Please repeat the data in full, character for character.
________________________
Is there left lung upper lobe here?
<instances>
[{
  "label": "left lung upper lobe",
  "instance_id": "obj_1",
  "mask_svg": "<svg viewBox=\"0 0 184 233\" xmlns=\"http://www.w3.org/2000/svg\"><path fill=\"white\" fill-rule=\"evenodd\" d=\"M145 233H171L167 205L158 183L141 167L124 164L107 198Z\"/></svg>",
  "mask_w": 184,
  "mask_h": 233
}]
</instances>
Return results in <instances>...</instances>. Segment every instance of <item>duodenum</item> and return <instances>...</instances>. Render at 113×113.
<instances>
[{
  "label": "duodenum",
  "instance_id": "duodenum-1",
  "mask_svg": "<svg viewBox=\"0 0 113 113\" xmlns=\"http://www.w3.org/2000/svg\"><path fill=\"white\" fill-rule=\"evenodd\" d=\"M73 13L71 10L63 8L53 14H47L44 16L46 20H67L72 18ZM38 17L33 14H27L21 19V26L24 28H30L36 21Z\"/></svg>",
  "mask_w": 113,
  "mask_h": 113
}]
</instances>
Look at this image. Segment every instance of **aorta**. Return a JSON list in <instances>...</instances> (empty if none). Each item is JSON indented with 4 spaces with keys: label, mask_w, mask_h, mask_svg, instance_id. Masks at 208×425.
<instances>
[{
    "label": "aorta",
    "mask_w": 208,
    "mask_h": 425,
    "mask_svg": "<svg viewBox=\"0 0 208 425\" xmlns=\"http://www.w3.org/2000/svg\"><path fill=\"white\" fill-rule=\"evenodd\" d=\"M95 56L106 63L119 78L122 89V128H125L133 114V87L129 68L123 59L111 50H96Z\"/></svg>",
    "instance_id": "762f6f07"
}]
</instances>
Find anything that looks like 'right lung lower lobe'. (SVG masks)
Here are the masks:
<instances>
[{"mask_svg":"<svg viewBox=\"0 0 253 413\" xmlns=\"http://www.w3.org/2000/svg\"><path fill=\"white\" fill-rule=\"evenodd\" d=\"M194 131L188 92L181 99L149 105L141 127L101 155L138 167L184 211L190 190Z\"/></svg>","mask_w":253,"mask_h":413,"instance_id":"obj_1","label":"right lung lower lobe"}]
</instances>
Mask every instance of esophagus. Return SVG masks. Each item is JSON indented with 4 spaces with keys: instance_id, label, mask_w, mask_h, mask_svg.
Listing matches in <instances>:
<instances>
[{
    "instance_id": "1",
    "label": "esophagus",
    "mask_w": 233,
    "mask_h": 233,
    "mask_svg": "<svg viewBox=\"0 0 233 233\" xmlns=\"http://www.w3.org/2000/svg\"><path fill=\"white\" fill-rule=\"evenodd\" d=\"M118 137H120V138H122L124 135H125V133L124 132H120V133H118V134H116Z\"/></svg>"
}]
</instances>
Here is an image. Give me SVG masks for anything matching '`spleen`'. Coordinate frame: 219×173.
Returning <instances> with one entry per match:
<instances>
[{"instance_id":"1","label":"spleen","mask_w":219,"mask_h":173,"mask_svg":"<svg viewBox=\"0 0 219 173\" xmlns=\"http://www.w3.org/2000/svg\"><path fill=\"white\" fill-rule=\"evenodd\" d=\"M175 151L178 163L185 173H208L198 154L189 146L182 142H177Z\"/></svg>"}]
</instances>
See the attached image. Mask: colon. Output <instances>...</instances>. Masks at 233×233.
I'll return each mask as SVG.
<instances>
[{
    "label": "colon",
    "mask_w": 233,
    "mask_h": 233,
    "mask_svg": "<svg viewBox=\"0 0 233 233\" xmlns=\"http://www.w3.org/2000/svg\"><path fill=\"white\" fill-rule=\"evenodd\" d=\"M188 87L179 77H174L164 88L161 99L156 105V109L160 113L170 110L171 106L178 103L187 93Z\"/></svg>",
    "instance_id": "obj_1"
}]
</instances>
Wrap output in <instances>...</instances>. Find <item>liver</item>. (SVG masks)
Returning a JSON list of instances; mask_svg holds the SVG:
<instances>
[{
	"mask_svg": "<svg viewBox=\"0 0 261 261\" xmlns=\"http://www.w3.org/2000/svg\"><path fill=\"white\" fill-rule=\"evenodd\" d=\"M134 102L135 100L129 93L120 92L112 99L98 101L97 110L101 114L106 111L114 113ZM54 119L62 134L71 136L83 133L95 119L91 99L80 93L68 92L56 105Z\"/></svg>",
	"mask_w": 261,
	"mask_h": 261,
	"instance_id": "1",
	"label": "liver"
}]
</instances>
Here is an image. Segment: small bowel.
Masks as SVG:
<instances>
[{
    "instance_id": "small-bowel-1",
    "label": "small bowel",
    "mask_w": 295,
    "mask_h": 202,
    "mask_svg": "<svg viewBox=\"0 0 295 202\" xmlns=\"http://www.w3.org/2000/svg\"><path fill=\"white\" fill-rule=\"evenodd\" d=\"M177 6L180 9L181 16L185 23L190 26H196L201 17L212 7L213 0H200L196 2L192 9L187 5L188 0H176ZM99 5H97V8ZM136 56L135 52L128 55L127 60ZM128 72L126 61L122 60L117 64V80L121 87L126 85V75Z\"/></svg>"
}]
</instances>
________________________
_Reply_
Is there left lung upper lobe here?
<instances>
[{
  "label": "left lung upper lobe",
  "instance_id": "obj_1",
  "mask_svg": "<svg viewBox=\"0 0 184 233\" xmlns=\"http://www.w3.org/2000/svg\"><path fill=\"white\" fill-rule=\"evenodd\" d=\"M145 233H171L167 205L158 183L141 167L124 164L107 198Z\"/></svg>",
  "mask_w": 184,
  "mask_h": 233
}]
</instances>
Return results in <instances>...</instances>. Segment every instance of <item>duodenum</item> and return <instances>...</instances>. Render at 113×113.
<instances>
[{
  "label": "duodenum",
  "instance_id": "duodenum-1",
  "mask_svg": "<svg viewBox=\"0 0 113 113\" xmlns=\"http://www.w3.org/2000/svg\"><path fill=\"white\" fill-rule=\"evenodd\" d=\"M73 13L71 10L63 8L53 14H47L44 16L46 20H67L72 18ZM38 17L33 14H27L21 19V26L24 28H30L36 21Z\"/></svg>",
  "mask_w": 113,
  "mask_h": 113
}]
</instances>
Look at this image. Segment every instance of **aorta**. Return a JSON list in <instances>...</instances> (empty if none). Each item is JSON indented with 4 spaces with keys: label, mask_w, mask_h, mask_svg, instance_id. Masks at 208×425.
<instances>
[{
    "label": "aorta",
    "mask_w": 208,
    "mask_h": 425,
    "mask_svg": "<svg viewBox=\"0 0 208 425\" xmlns=\"http://www.w3.org/2000/svg\"><path fill=\"white\" fill-rule=\"evenodd\" d=\"M95 56L106 63L119 78L122 89V128H125L133 114V87L129 68L123 59L111 50H96Z\"/></svg>",
    "instance_id": "762f6f07"
}]
</instances>
Find anything that looks like 'right lung lower lobe'. (SVG masks)
Here are the masks:
<instances>
[{"mask_svg":"<svg viewBox=\"0 0 253 413\" xmlns=\"http://www.w3.org/2000/svg\"><path fill=\"white\" fill-rule=\"evenodd\" d=\"M194 131L188 92L181 99L149 105L141 127L101 155L138 167L184 211L190 190Z\"/></svg>","mask_w":253,"mask_h":413,"instance_id":"obj_1","label":"right lung lower lobe"}]
</instances>
Mask every instance of esophagus. Return SVG masks. Each item is JSON indented with 4 spaces with keys: instance_id, label, mask_w, mask_h, mask_svg.
Listing matches in <instances>:
<instances>
[{
    "instance_id": "1",
    "label": "esophagus",
    "mask_w": 233,
    "mask_h": 233,
    "mask_svg": "<svg viewBox=\"0 0 233 233\" xmlns=\"http://www.w3.org/2000/svg\"><path fill=\"white\" fill-rule=\"evenodd\" d=\"M118 137H120V138H122L124 135H125V133L124 132H120V133H118V134H116Z\"/></svg>"
}]
</instances>
Here is an image. Give me SVG masks for anything matching '`spleen`'. Coordinate frame: 219×173.
Returning <instances> with one entry per match:
<instances>
[{"instance_id":"1","label":"spleen","mask_w":219,"mask_h":173,"mask_svg":"<svg viewBox=\"0 0 219 173\" xmlns=\"http://www.w3.org/2000/svg\"><path fill=\"white\" fill-rule=\"evenodd\" d=\"M175 151L178 163L185 173H208L198 154L189 146L182 142H177Z\"/></svg>"}]
</instances>
See the attached image. Mask: colon. Output <instances>...</instances>. Masks at 233×233.
I'll return each mask as SVG.
<instances>
[{
    "label": "colon",
    "mask_w": 233,
    "mask_h": 233,
    "mask_svg": "<svg viewBox=\"0 0 233 233\" xmlns=\"http://www.w3.org/2000/svg\"><path fill=\"white\" fill-rule=\"evenodd\" d=\"M188 87L179 77H174L164 88L161 99L156 105V109L160 113L170 110L171 106L178 103L187 93Z\"/></svg>",
    "instance_id": "obj_1"
}]
</instances>
Wrap output in <instances>...</instances>. Find <item>liver</item>. (SVG masks)
Returning a JSON list of instances; mask_svg holds the SVG:
<instances>
[{
	"mask_svg": "<svg viewBox=\"0 0 261 261\" xmlns=\"http://www.w3.org/2000/svg\"><path fill=\"white\" fill-rule=\"evenodd\" d=\"M134 102L135 100L129 93L120 92L112 99L98 101L97 110L101 114L106 111L114 113ZM54 119L62 134L71 136L83 133L95 119L91 99L80 93L68 92L56 105Z\"/></svg>",
	"mask_w": 261,
	"mask_h": 261,
	"instance_id": "1",
	"label": "liver"
}]
</instances>
Here is an image. Segment: small bowel.
Masks as SVG:
<instances>
[{
    "instance_id": "small-bowel-1",
    "label": "small bowel",
    "mask_w": 295,
    "mask_h": 202,
    "mask_svg": "<svg viewBox=\"0 0 295 202\" xmlns=\"http://www.w3.org/2000/svg\"><path fill=\"white\" fill-rule=\"evenodd\" d=\"M177 6L180 9L181 16L185 23L190 26H196L201 17L212 7L213 0H200L196 2L192 9L187 5L188 0H176ZM99 5H97V8ZM136 56L135 52L128 55L127 60ZM128 72L126 61L122 60L117 64V80L121 87L126 85V75Z\"/></svg>"
}]
</instances>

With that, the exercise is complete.